_How to complete this task_
The response should be the records below, repeated exactly, with each picture left out.

========

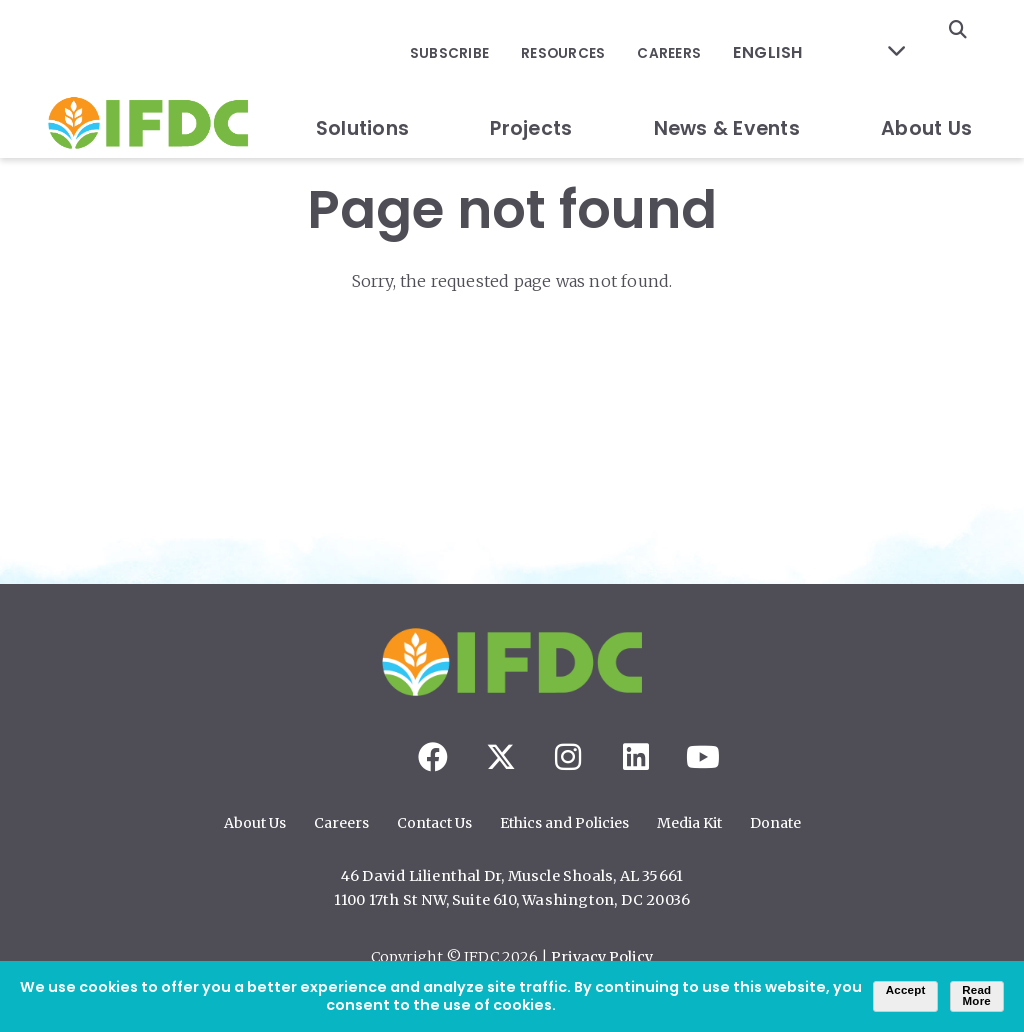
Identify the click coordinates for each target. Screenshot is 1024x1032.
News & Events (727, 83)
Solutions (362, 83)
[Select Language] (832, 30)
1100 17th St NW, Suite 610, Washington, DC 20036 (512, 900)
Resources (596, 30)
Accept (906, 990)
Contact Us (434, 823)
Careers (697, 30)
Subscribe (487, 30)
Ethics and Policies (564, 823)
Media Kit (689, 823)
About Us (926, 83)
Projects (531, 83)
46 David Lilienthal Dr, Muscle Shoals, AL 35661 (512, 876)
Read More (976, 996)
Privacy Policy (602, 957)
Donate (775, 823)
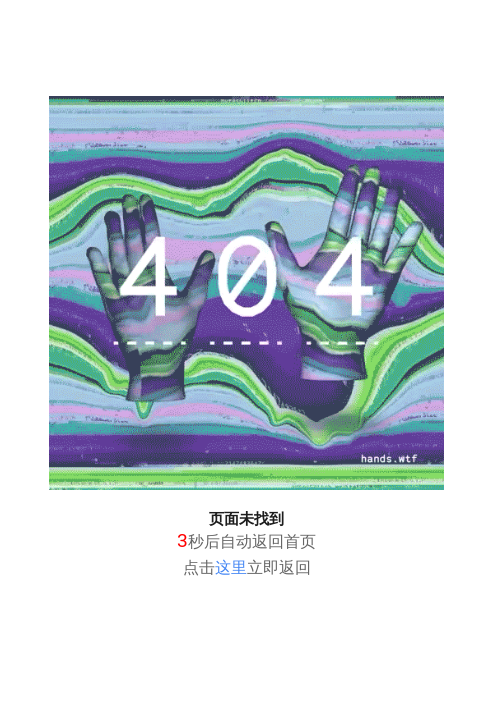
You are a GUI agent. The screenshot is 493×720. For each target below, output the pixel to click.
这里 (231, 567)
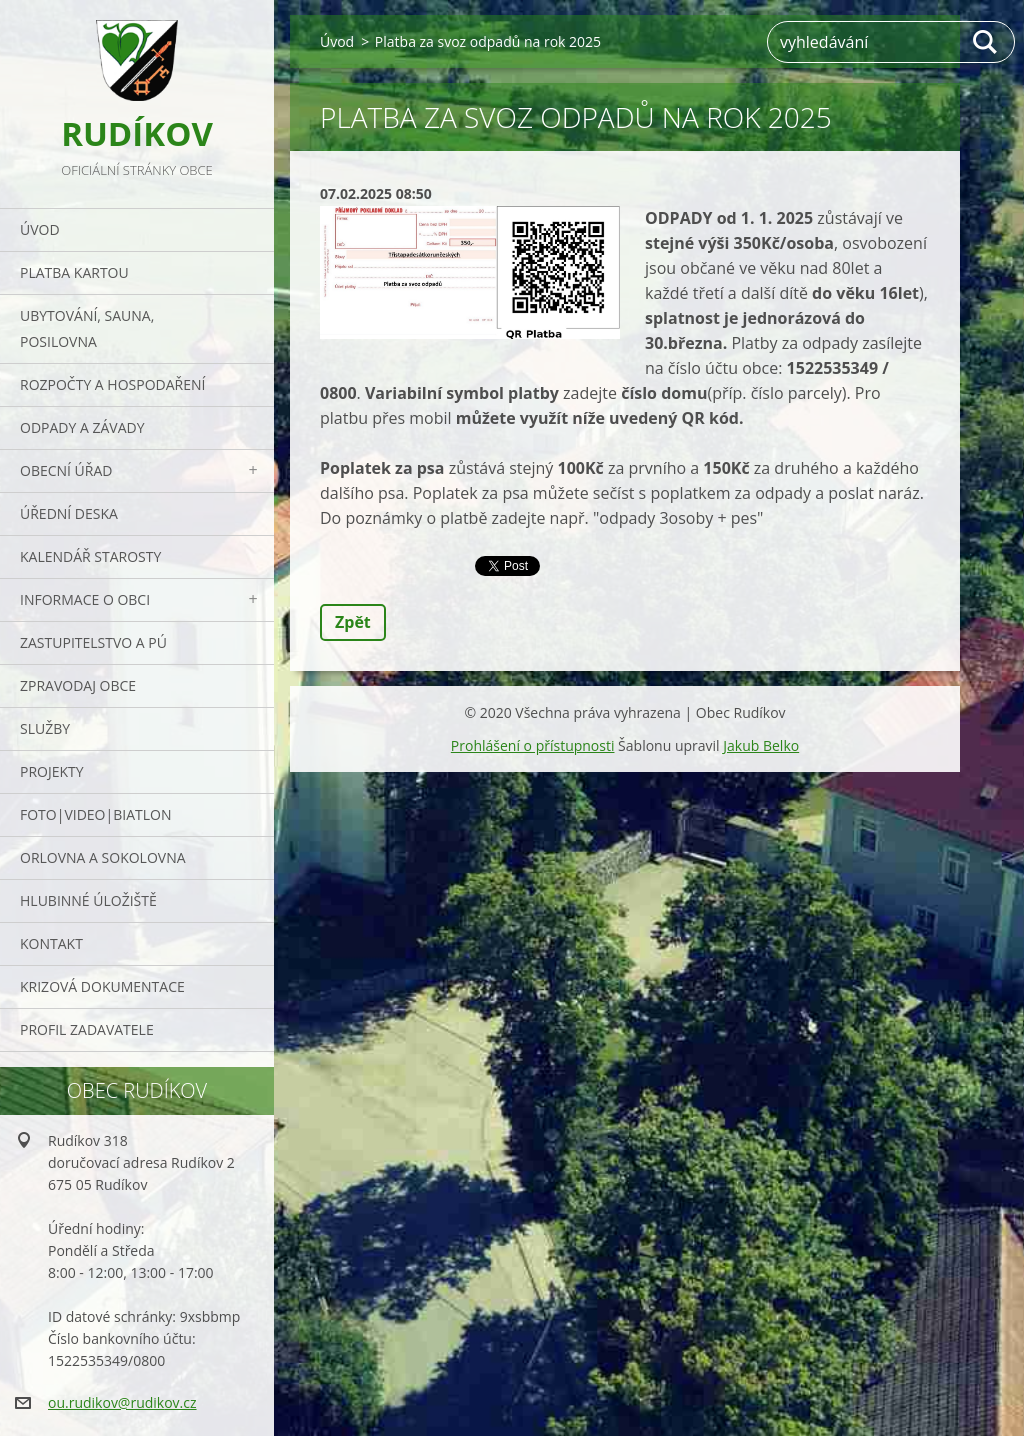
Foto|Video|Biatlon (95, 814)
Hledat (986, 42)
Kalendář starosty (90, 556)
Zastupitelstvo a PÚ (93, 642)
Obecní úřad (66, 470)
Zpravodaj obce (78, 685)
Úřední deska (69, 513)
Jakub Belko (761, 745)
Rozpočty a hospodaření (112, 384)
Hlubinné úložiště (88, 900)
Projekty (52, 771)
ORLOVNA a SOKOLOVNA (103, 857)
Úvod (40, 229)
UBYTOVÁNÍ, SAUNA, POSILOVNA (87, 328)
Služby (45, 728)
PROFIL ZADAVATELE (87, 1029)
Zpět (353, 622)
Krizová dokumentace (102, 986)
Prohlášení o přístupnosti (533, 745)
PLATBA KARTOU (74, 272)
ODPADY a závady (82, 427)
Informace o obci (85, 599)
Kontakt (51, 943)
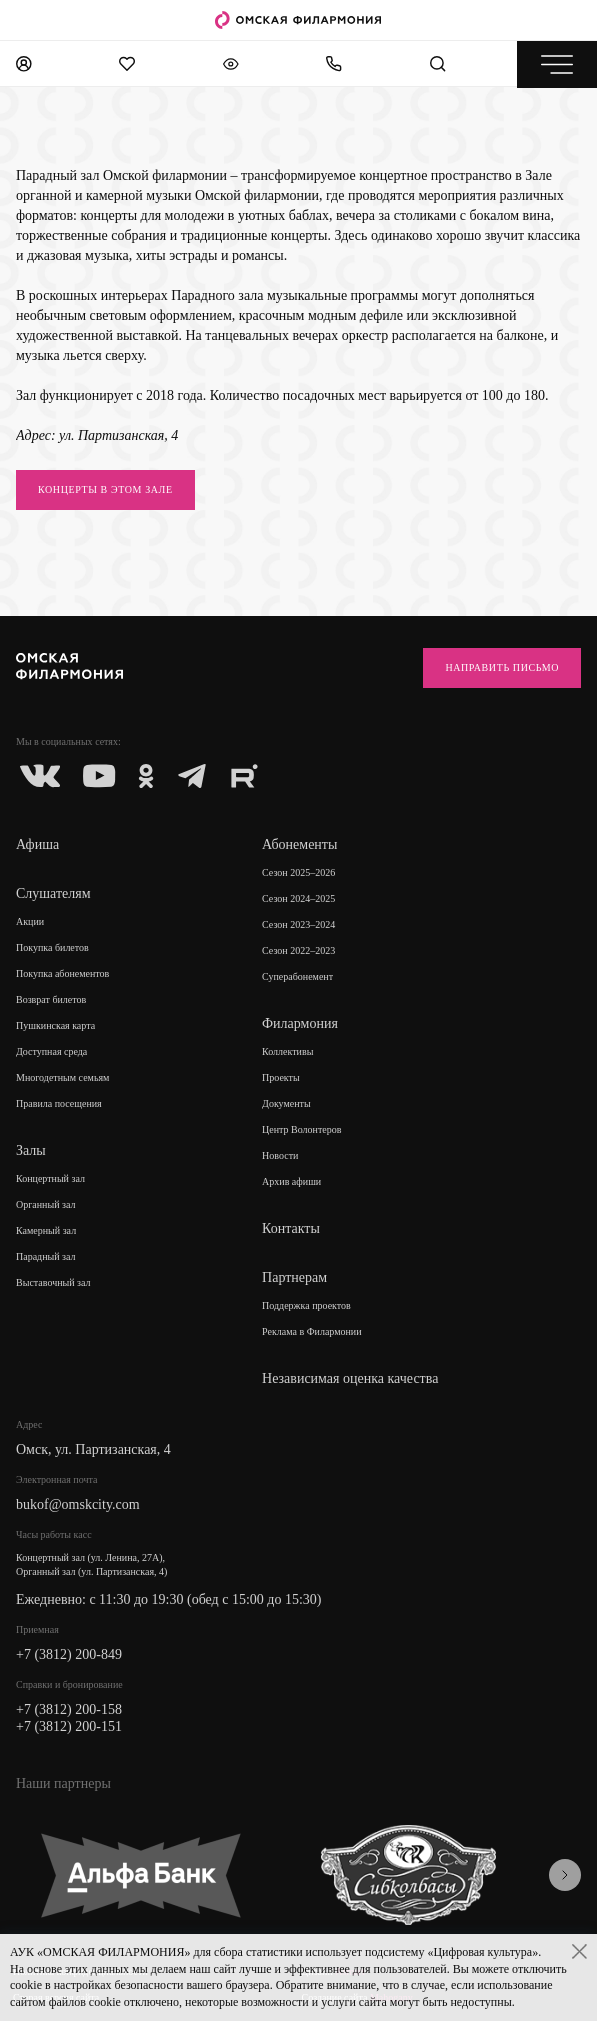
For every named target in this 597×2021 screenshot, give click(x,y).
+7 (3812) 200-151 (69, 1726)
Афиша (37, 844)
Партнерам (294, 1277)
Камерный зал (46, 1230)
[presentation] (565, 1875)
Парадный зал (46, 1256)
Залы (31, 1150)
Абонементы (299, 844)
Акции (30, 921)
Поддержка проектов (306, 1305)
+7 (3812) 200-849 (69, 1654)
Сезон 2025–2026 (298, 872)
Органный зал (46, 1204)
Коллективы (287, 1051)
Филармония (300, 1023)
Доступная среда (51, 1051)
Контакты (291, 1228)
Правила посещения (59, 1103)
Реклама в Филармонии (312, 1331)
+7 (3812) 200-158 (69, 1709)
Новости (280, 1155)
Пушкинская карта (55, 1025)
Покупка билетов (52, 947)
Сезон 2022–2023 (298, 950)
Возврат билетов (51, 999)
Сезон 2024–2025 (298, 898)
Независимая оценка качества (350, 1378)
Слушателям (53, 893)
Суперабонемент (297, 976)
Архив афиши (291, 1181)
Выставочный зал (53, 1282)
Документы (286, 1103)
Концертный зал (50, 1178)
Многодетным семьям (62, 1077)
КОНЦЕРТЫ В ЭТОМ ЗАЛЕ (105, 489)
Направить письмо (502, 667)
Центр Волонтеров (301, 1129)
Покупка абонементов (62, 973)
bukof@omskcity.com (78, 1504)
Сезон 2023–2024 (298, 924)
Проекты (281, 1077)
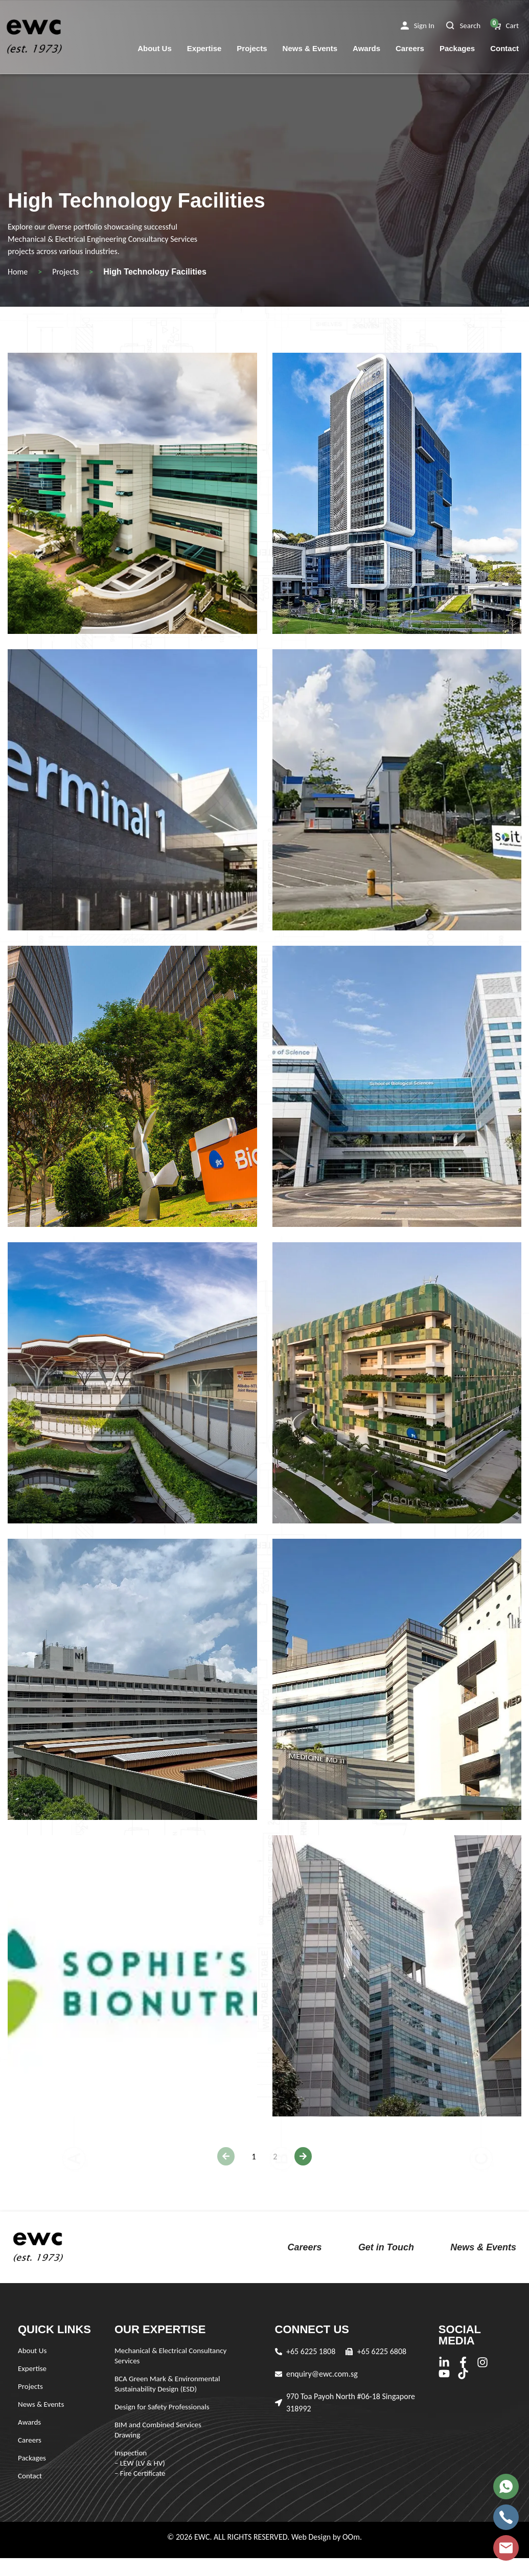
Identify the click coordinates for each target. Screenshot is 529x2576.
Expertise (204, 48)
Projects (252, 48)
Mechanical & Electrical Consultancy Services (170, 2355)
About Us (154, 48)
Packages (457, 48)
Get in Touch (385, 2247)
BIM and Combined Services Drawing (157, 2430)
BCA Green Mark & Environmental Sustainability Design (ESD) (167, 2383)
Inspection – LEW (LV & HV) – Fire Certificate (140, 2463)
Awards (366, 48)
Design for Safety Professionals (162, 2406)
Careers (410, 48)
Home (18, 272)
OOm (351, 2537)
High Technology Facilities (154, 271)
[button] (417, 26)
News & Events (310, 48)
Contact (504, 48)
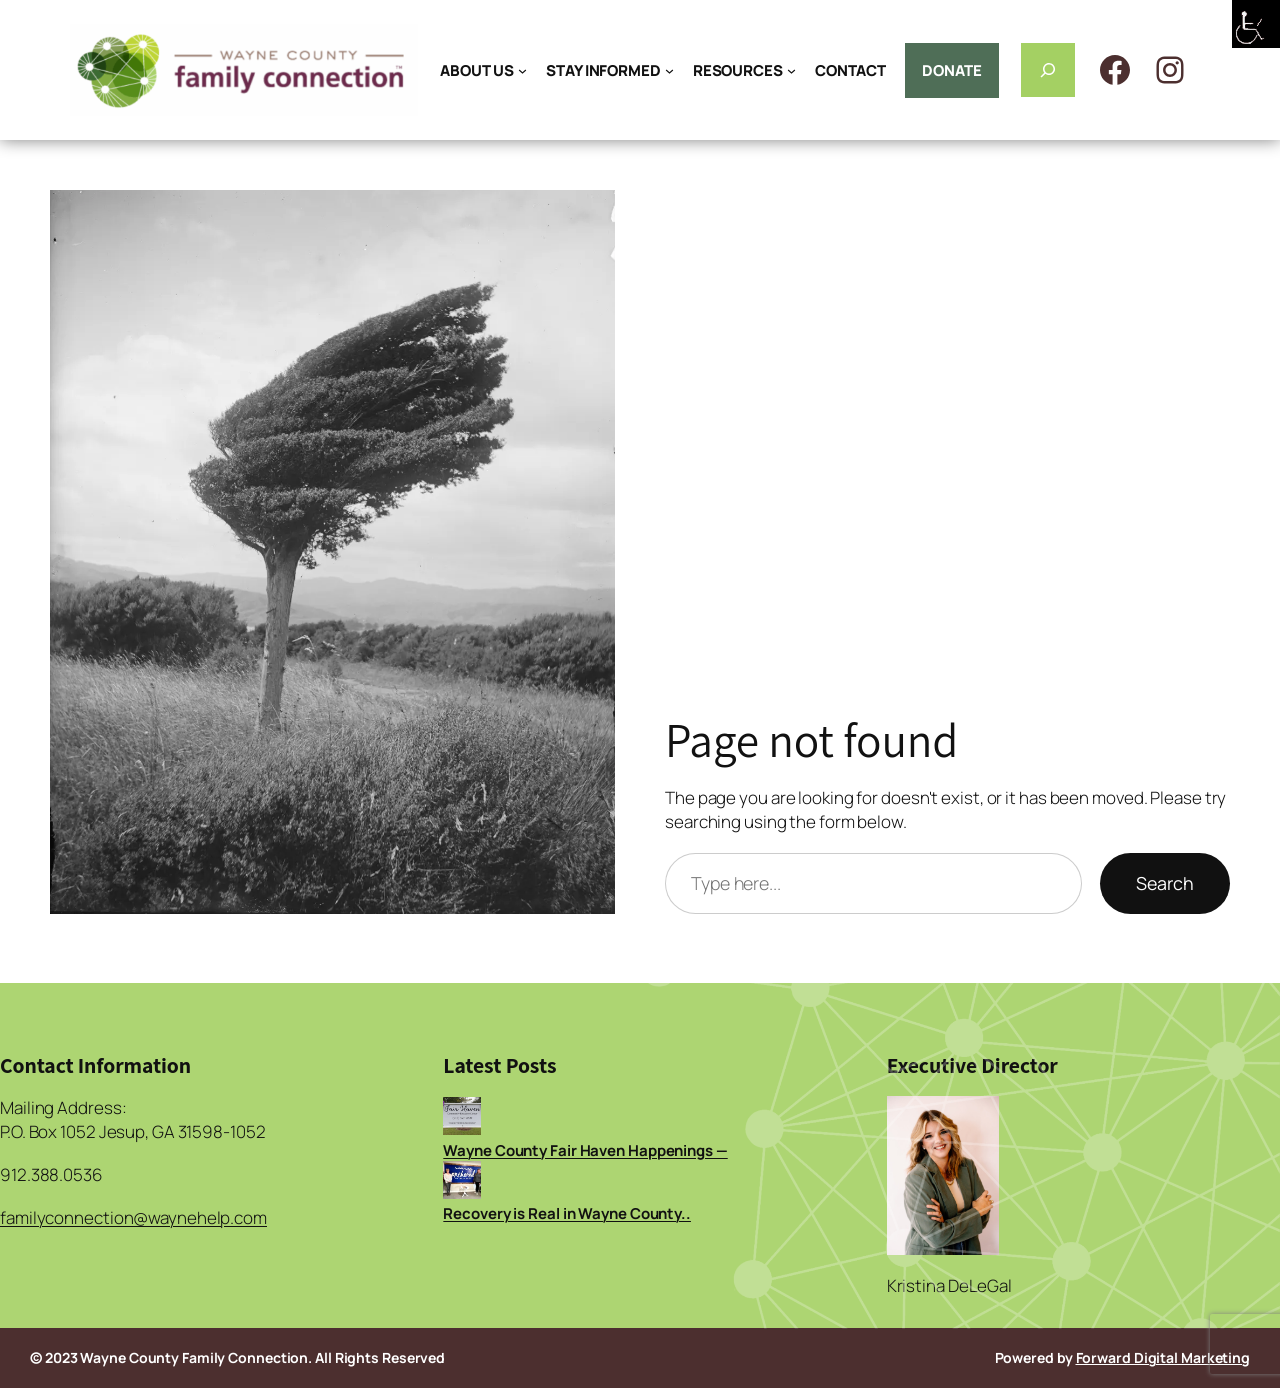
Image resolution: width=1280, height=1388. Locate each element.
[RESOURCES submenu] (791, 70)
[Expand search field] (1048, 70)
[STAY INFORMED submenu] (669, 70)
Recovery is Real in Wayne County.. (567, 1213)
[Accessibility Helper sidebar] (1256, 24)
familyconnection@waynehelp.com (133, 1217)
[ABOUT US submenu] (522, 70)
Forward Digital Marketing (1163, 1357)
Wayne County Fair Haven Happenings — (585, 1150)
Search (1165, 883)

========

_Solution_
Identify the click coordinates for each target. Screenshot is 1024x1032.
News & Events (727, 83)
Solutions (362, 83)
[Select Language] (832, 30)
1100 17th St NW, Suite 610, Washington, DC 20036 (512, 900)
Resources (596, 30)
Accept (906, 990)
Contact Us (434, 823)
Careers (697, 30)
Subscribe (487, 30)
Ethics and Policies (564, 823)
Media Kit (689, 823)
About Us (926, 83)
Projects (531, 83)
46 David Lilienthal Dr, Muscle Shoals, AL 35661 (512, 876)
Read More (976, 996)
Privacy Policy (602, 957)
Donate (775, 823)
You are a GUI agent. The screenshot is 493×720. For each target below, output the pixel to click.
这里 (231, 567)
Foto|Video|Biatlon (95, 814)
Hledat (986, 42)
Kalendář starosty (90, 556)
Zastupitelstvo a PÚ (93, 642)
Obecní úřad (66, 470)
Zpravodaj obce (78, 685)
Úřední deska (69, 513)
Jakub Belko (761, 745)
Rozpočty a hospodaření (112, 384)
Hlubinné úložiště (88, 900)
Projekty (52, 771)
ORLOVNA a SOKOLOVNA (103, 857)
Úvod (40, 229)
UBYTOVÁNÍ, SAUNA, POSILOVNA (87, 328)
Služby (45, 728)
PROFIL ZADAVATELE (87, 1029)
Zpět (353, 622)
Krizová dokumentace (102, 986)
Prohlášení o přístupnosti (533, 745)
PLATBA KARTOU (74, 272)
ODPADY a závady (82, 427)
Informace o obci (85, 599)
Kontakt (51, 943)
For every named target in this 597×2021 screenshot, give click(x,y).
+7 (3812) 200-151 (69, 1726)
Афиша (37, 844)
Партнерам (294, 1277)
Камерный зал (46, 1230)
[presentation] (565, 1875)
Парадный зал (46, 1256)
Залы (31, 1150)
Абонементы (299, 844)
Акции (30, 921)
Поддержка проектов (306, 1305)
+7 (3812) 200-849 (69, 1654)
Сезон 2025–2026 (298, 872)
Органный зал (46, 1204)
Коллективы (287, 1051)
Филармония (300, 1023)
Доступная среда (51, 1051)
Контакты (291, 1228)
Правила посещения (59, 1103)
Реклама в Филармонии (312, 1331)
+7 (3812) 200-158 (69, 1709)
Новости (280, 1155)
Пушкинская карта (55, 1025)
Покупка билетов (52, 947)
Сезон 2022–2023 (298, 950)
Возврат билетов (51, 999)
Сезон 2024–2025 (298, 898)
Независимая оценка качества (350, 1378)
Слушателям (53, 893)
Суперабонемент (297, 976)
Архив афиши (291, 1181)
Выставочный зал (53, 1282)
Документы (286, 1103)
Концертный зал (50, 1178)
Многодетным семьям (62, 1077)
КОНЦЕРТЫ В ЭТОМ ЗАЛЕ (105, 489)
Направить письмо (502, 667)
Центр Волонтеров (301, 1129)
Покупка абонементов (62, 973)
bukof@omskcity.com (78, 1504)
Сезон 2023–2024 (298, 924)
Проекты (281, 1077)
Identify the click coordinates for each target. Screenshot is 529x2576.
Expertise (204, 48)
Projects (252, 48)
Mechanical & Electrical Consultancy Services (170, 2355)
About Us (154, 48)
Packages (457, 48)
Get in Touch (385, 2247)
BIM and Combined Services Drawing (157, 2430)
BCA Green Mark & Environmental Sustainability Design (ESD) (167, 2383)
Inspection – LEW (LV & HV) – Fire Certificate (140, 2463)
Awards (366, 48)
Design for Safety Professionals (162, 2406)
Careers (410, 48)
Home (18, 272)
OOm (351, 2537)
High Technology Facilities (154, 271)
[button] (417, 26)
News & Events (310, 48)
Contact (504, 48)
Image resolution: width=1280, height=1388. Locate each element.
[RESOURCES submenu] (791, 70)
[Expand search field] (1048, 70)
[STAY INFORMED submenu] (669, 70)
Recovery is Real in Wayne County.. (567, 1213)
[Accessibility Helper sidebar] (1256, 24)
familyconnection@waynehelp.com (133, 1217)
[ABOUT US submenu] (522, 70)
Forward Digital Marketing (1163, 1357)
Wayne County Fair Haven Happenings — (585, 1150)
Search (1165, 883)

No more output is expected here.